You should also be aware that your converted loft must comply with the relevant building regulations – this is a separate matter from planning permission. These include accessibility (including easy escape in the event of fire), electrical safety and insulation. Your loft conversion firm will guide you through this process, so that the project complies with the appropriate regulations right from the outset and you’re thereby spared any unnecessary hassle further along the line.

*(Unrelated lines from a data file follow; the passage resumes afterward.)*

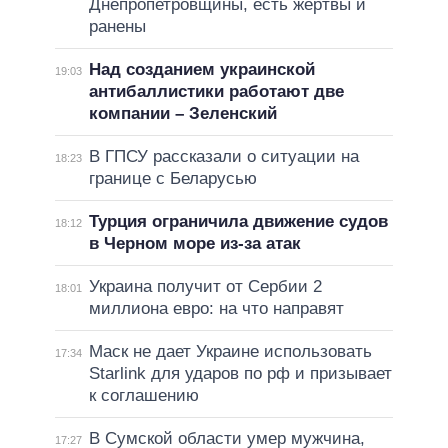
Днепропетровщины, есть жертвы и
ранены
Над созданием украинской
19:03
антибаллистики работают две
компании – Зеленский
В ГПСУ рассказали о ситуации на
18:23
границе с Беларусью
Турция ограничила движение судов
18:12
в Черном море из-за атак
Украина получит от Сербии 2
18:01
миллиона евро: на что направят
Маск не дает Украине использовать
17:34
Starlink для ударов по рф и призывает
к соглашению
В Сумской области умер мужчина,
17:27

Converting your loft to storage space

If you’ve got a young family or you’ve just been living in the same home for a few years, then you’ve probably noticed how easily all sorts of junk can pile up. Finding space for it only gets harder and harder over time – even if you have periodic clear-outs, you tend to find that the big pile of bits and pieces never seems to get any smaller. If that’s the case, then perhaps you need to think about creating more space. But how?

More and more homeowners are looking up for a solution to their storage problems – by converting their loft to storage space. This is different to having a full loft conversion, so you’ll need to take different considerations into account. Here are some key points to bear in mind.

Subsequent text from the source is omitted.